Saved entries
-----

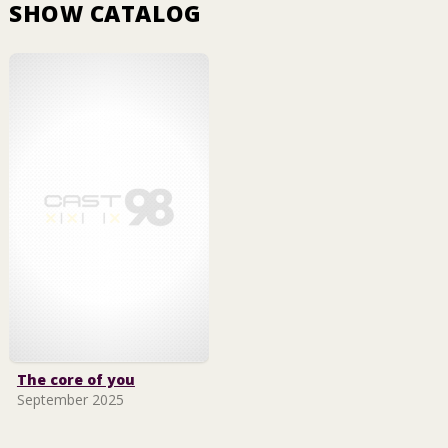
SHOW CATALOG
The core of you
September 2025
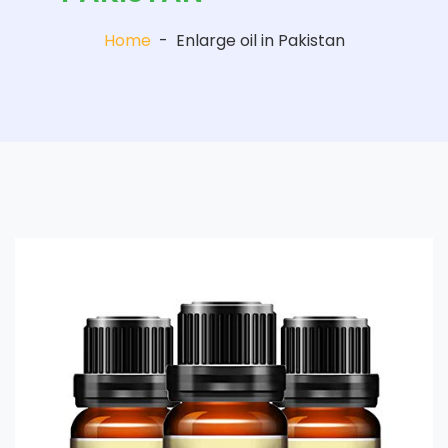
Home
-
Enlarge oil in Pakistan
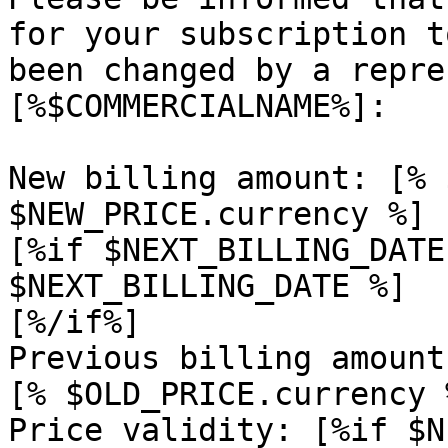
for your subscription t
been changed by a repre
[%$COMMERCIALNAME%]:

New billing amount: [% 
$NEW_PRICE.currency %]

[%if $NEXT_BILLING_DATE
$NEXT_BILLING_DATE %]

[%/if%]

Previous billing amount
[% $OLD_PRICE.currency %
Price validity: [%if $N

-----

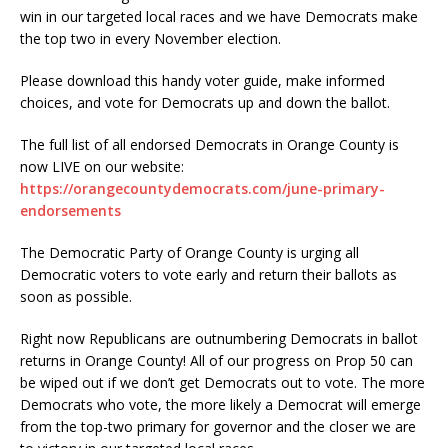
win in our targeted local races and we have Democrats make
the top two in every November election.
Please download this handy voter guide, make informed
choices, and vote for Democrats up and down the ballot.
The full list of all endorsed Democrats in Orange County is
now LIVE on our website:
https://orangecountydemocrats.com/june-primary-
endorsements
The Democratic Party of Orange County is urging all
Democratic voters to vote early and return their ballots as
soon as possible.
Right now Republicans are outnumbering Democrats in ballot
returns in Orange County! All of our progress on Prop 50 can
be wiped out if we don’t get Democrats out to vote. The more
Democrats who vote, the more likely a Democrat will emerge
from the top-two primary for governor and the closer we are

-----

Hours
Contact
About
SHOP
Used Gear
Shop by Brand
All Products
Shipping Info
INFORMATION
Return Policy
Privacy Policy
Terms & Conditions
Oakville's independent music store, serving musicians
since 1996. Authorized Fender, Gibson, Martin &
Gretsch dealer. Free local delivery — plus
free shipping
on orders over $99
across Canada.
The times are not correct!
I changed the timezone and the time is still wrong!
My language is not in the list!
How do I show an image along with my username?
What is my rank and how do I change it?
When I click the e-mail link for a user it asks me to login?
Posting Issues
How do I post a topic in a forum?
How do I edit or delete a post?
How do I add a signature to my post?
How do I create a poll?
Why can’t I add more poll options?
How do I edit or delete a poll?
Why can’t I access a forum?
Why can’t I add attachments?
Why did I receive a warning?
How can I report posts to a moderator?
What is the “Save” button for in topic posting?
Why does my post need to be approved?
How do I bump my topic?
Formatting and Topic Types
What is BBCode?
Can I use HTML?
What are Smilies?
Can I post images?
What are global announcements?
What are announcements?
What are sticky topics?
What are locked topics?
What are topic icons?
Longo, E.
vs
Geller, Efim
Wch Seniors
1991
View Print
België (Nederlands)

-----

* WORK REQUIRED
For the word "currency", count the lines of the data that contain it and report only the total.

* TASK OUTPUT
2